Rev. cir. traumatol. buco-maxilo-fac. vol.10 no.4 Camaragibe Set./Dez. 2010

 

ARTIGOS DE ATUALIZAÇÃO E CLÍNICOS

 

Carcinoma adenoide cístico em uma localização incomun

 

Adenoid cystic carcinoma in an uncommon site

 

 

Frederico Sampaio NevesI; Frab Norberto BóscoloII; Solange Maria de AlmeidaII; Paulo Sérgio Flores CamposIII; Luís Antônio Nogueira dos SantosIV

IMestrando em Radiologia Odontológica pela Faculdade de Odontologia de Piracicaba/ UNICAMP
IIProfessor associado da Disciplina de Radiologia Odontológica da Faculdade de Odontologia de Piracicaba/ UNICAMP
IIIProfessor associado da Disciplina de Radiologia Odontológica da Faculdade de Odontologia da Universidade Federal da Bahia
IVDoutorando em Radiologia Odontológica pela Faculdade de Odontologia de Piracicaba/ UNICAMP

Endereço para correspondência

 

 


RESUMO

O carcinoma adenoide cístico é uma massa de crescimento lento e indolor, com propensão a invadir nervos periféricos e apresenta uma alta taxa de recorrência, com metástase em outros órgãos. A ocorrência do carcinoma adenoide cístico é relativamente rara, representando 10% a 15% das neoplasias de glândulas salivares maiores e cerca de 12.3% das neoplasias de glândulas salivares menores. A frequência relatada em língua é de 19.8%, sendo que, em 85% dos casos, a região afetada é a base da língua. Relatamos um caso de carcinoma adenoide cístico em paciente do gênero feminino, 66 anos de idade, localizado em dorso de língua e descrevemos os seus achados ultrassonográficos.

Descritores: Carcinoma adenoide cístico; Glândula salivar; Ultrassom.


ABSTRACT

The adenoid cystic carcinoma is a slow growing and painless mass, with a tendency to invade peripheral nerves and produce metastasis, and also presenting a high rate of recurrence. Adenoid cystic carcinoma is relatively rare condition, accounting for 10% to 15% of all major salivary gland neoplasms and approximately 12.3% of minor salivary glands neoplasms. The tongue is involved in 19.8% of the cases, and in 85% of these cases the affected region is the base of the tongue. We report a case of adenoid cystic carcinoma in a 66-year-olf female patient, located in the dorsum of the tongue, and describe its ultrasound characteristics.

Keywords: adenoid cystic carcinoma; salivary gland; ultrasound.


 

 

INTRODUÇÃO

Carcinoma adenoide cístico (CAC) é uma neoplasia maligna que se origina das glândulas salivares menores ou maiores, caracterizado por crescimento lento, invasão difusa e alto potencial para produzir metástases1. A condição apresenta curso clínico severo e usualmente leva a óbito. Para a Organização Mundial de Saúde (OMS), o CAC é um tumor de células epiteliais e mioepiteliais que pode apresentar padrão morfológico tubular, cribiforme ou sólido.

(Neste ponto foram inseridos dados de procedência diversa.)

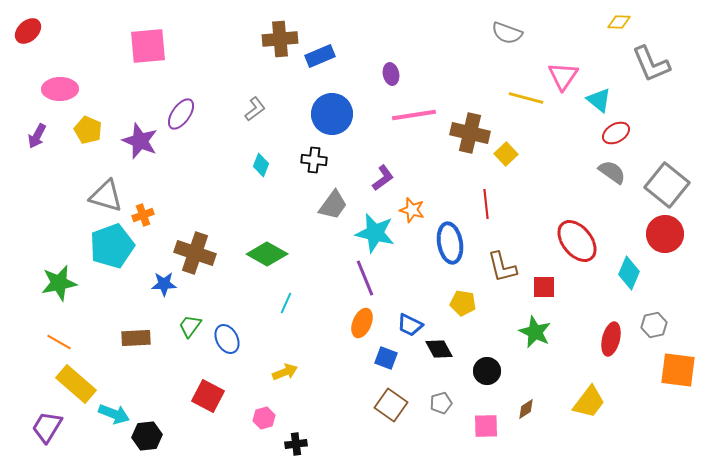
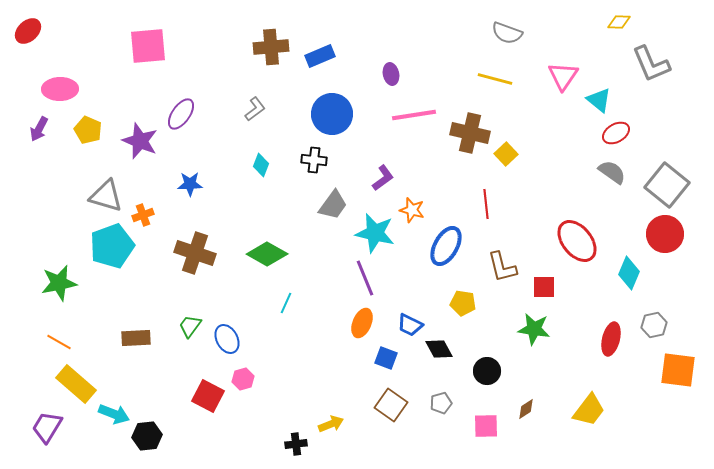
brown cross at (280, 39): moved 9 px left, 8 px down
yellow line at (526, 98): moved 31 px left, 19 px up
purple arrow at (37, 136): moved 2 px right, 7 px up
blue ellipse at (450, 243): moved 4 px left, 3 px down; rotated 39 degrees clockwise
blue star at (164, 284): moved 26 px right, 100 px up
green star at (535, 332): moved 1 px left, 3 px up; rotated 16 degrees counterclockwise
yellow arrow at (285, 372): moved 46 px right, 52 px down
yellow trapezoid at (589, 402): moved 8 px down
pink hexagon at (264, 418): moved 21 px left, 39 px up
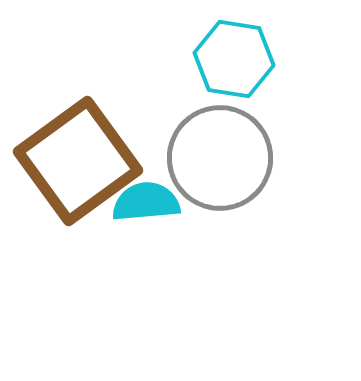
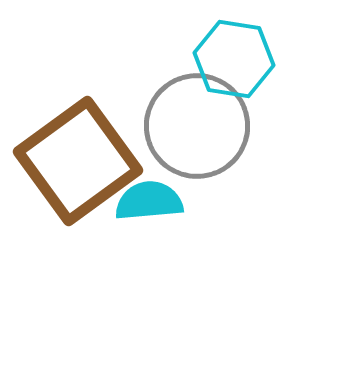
gray circle: moved 23 px left, 32 px up
cyan semicircle: moved 3 px right, 1 px up
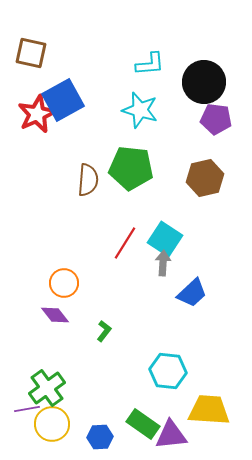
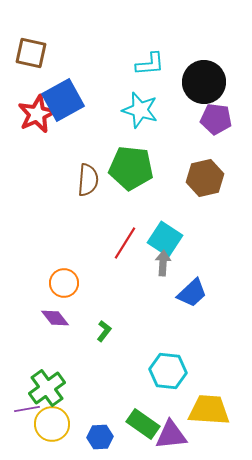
purple diamond: moved 3 px down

Tipicamente, O CAC é uma neoplasia de crescimento lento, apresentando-se clinicamente como um aumento de volume ou nódulo de consistência endurecida, recoberto por mucosa íntegra. Embora rara nas lesões de glândulas salivares maiores e nas neoplasias de palato, ulceração pode ser observada, e radiograficamente pode-se perceber destruição óssea2.

A avaliação dos tumores de glândulas salivares tem sido realizada por diversas modalidades de imagem, mas a tomografia computadorizada multidetector e a ressonância magnética são particularmente úteis na determinação da extensão do tumor e da possibilidade de metástase nos linfonodos. Além disso, a tomografia computadorizada multidetector com contraste permite ao cirurgião determinar se a lesão é cística ou sólida3.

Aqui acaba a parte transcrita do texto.